▶ **What to do**: Work through the records below and copy every line that includes "power".
>>>>>
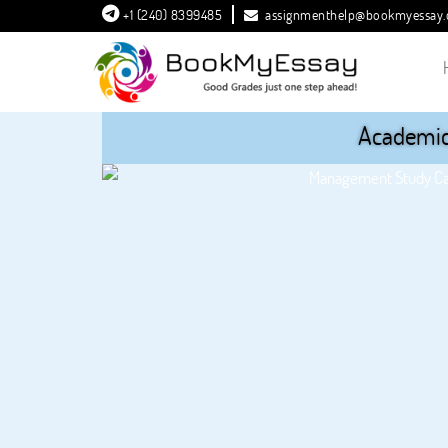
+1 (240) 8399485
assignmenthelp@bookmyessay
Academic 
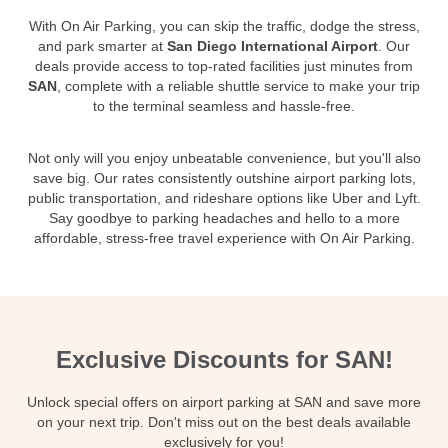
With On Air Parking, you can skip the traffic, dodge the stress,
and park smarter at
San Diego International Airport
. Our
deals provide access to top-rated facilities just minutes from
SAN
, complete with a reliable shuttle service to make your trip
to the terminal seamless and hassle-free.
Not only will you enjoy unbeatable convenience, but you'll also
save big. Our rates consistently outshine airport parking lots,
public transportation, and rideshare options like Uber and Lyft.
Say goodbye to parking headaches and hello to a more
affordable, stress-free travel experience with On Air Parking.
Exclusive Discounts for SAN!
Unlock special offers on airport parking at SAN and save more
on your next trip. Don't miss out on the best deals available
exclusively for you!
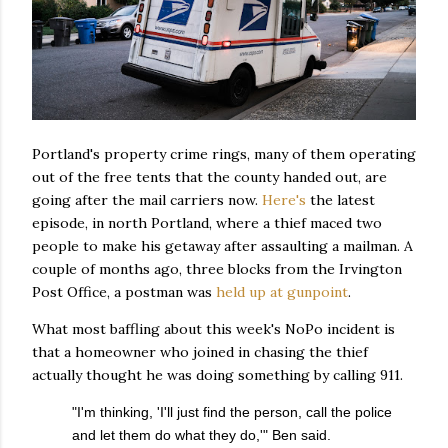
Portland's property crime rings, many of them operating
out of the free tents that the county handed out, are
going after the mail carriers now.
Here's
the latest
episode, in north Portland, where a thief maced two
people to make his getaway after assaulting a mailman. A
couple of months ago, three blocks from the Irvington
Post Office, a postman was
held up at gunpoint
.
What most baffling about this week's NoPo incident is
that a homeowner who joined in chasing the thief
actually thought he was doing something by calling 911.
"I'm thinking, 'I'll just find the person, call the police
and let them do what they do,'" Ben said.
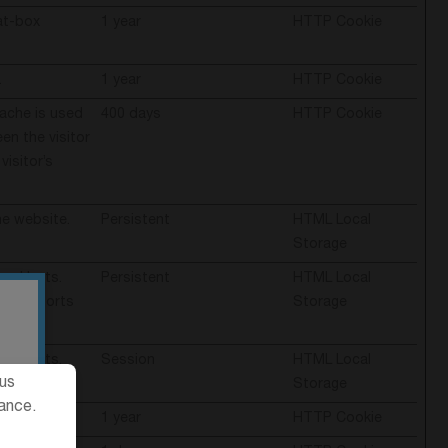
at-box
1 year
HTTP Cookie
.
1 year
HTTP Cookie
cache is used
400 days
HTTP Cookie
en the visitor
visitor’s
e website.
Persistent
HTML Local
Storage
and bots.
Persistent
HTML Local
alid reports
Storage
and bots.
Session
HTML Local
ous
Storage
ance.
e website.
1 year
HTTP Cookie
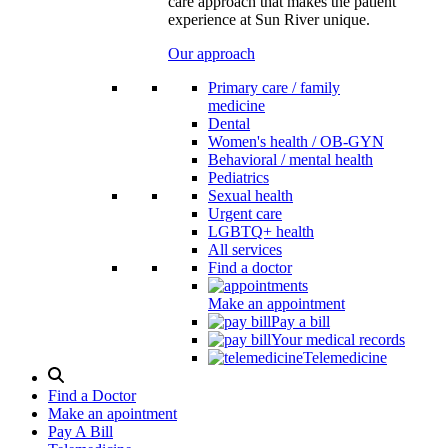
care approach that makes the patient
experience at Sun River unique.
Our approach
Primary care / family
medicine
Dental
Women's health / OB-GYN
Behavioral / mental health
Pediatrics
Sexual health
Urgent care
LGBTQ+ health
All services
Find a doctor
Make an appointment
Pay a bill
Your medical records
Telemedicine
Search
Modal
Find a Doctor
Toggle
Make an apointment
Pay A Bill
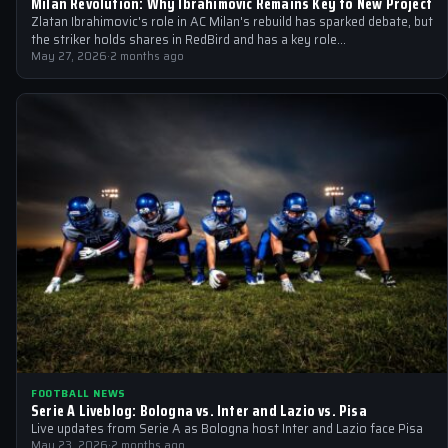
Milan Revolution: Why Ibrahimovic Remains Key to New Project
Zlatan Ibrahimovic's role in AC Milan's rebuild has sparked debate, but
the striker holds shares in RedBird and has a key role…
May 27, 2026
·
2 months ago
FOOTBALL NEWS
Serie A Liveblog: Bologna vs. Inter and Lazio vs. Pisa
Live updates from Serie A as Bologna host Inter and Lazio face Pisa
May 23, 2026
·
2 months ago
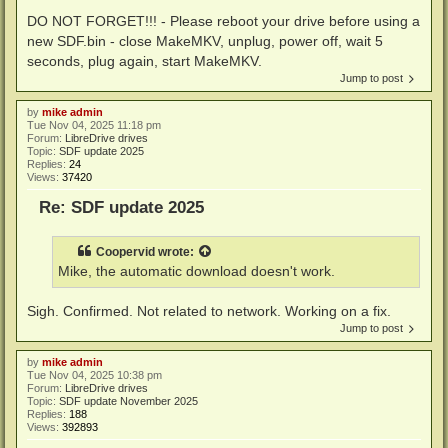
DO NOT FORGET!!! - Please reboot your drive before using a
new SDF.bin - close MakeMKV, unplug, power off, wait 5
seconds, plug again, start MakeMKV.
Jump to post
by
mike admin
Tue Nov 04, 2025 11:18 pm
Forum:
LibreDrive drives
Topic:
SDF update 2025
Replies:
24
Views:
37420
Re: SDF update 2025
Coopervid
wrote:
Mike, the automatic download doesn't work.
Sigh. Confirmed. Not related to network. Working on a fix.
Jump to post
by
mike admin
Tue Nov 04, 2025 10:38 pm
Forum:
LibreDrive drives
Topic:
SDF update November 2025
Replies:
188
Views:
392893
<<<<<
>>>>>
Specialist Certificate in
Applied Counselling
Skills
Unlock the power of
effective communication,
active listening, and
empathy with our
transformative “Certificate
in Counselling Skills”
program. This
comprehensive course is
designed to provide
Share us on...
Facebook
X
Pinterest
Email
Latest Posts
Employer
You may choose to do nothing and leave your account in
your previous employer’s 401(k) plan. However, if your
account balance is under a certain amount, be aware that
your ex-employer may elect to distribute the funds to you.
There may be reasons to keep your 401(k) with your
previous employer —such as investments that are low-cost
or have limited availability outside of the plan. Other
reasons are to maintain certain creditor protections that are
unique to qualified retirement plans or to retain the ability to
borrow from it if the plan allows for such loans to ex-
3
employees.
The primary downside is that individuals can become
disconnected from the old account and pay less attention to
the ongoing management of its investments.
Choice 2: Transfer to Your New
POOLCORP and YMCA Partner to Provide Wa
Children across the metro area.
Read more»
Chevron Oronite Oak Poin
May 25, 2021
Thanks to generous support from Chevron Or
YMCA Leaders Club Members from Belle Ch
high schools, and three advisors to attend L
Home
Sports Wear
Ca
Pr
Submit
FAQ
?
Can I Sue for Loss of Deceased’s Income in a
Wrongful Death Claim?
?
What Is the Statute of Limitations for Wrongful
<<<<<
▶ **Final answer**:
new SDF.bin - close MakeMKV, unplug, power off, wait 5
Unlock the power of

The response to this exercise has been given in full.